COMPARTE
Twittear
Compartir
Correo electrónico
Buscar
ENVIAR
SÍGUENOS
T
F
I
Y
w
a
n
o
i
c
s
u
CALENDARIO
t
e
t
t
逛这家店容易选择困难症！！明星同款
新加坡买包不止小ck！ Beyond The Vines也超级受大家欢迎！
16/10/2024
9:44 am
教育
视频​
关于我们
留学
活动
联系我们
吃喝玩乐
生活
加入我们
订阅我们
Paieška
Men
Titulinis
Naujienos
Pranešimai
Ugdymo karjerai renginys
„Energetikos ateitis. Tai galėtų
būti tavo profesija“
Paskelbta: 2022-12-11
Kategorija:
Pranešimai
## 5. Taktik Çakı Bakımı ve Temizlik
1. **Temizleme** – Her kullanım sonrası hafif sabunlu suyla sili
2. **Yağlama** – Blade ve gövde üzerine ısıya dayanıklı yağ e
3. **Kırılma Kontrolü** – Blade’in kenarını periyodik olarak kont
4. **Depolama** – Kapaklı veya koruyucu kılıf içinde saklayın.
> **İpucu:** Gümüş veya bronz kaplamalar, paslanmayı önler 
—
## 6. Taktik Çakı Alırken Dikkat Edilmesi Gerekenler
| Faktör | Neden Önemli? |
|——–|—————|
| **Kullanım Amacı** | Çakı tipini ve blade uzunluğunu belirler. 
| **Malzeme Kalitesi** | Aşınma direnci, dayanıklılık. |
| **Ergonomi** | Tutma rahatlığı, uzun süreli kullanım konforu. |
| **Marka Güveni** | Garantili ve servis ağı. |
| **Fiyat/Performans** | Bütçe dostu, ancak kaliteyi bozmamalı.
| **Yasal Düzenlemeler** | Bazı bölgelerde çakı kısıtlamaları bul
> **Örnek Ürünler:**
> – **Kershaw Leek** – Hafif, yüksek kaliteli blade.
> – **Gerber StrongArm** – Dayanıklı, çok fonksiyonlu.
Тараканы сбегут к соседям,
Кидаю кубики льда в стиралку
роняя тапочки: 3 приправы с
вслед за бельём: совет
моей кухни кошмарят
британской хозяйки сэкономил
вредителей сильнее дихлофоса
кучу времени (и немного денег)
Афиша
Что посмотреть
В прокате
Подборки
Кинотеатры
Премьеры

> What you should do
Each entry above is to be quoted exactly.

> Your response
COMPARTE
Twittear
Compartir
Correo electrónico
Buscar
ENVIAR
SÍGUENOS
T
F
I
Y
w
a
n
o
i
c
s
u
CALENDARIO
t
e
t
t
逛这家店容易选择困难症！！明星同款
新加坡买包不止小ck！ Beyond The Vines也超级受大家欢迎！
16/10/2024
9:44 am
教育
视频​
关于我们
留学
活动
联系我们
吃喝玩乐
生活
加入我们
订阅我们
Paieška
Men
Titulinis
Naujienos
Pranešimai
Ugdymo karjerai renginys
„Energetikos ateitis. Tai galėtų
būti tavo profesija“
Paskelbta: 2022-12-11
Kategorija:
Pranešimai
## 5. Taktik Çakı Bakımı ve Temizlik
1. **Temizleme** – Her kullanım sonrası hafif sabunlu suyla sili
2. **Yağlama** – Blade ve gövde üzerine ısıya dayanıklı yağ e
3. **Kırılma Kontrolü** – Blade’in kenarını periyodik olarak kont
4. **Depolama** – Kapaklı veya koruyucu kılıf içinde saklayın.
> **İpucu:** Gümüş veya bronz kaplamalar, paslanmayı önler 
—
## 6. Taktik Çakı Alırken Dikkat Edilmesi Gerekenler
| Faktör | Neden Önemli? |
|——–|—————|
| **Kullanım Amacı** | Çakı tipini ve blade uzunluğunu belirler. 
| **Malzeme Kalitesi** | Aşınma direnci, dayanıklılık. |
| **Ergonomi** | Tutma rahatlığı, uzun süreli kullanım konforu. |
| **Marka Güveni** | Garantili ve servis ağı. |
| **Fiyat/Performans** | Bütçe dostu, ancak kaliteyi bozmamalı.
| **Yasal Düzenlemeler** | Bazı bölgelerde çakı kısıtlamaları bul
> **Örnek Ürünler:**
> – **Kershaw Leek** – Hafif, yüksek kaliteli blade.
> – **Gerber StrongArm** – Dayanıklı, çok fonksiyonlu.
Тараканы сбегут к соседям,
Кидаю кубики льда в стиралку
роняя тапочки: 3 приправы с
вслед за бельём: совет
моей кухни кошмарят
британской хозяйки сэкономил
вредителей сильнее дихлофоса
кучу времени (и немного денег)
Афиша
Что посмотреть
В прокате
Подборки
Кинотеатры
Премьеры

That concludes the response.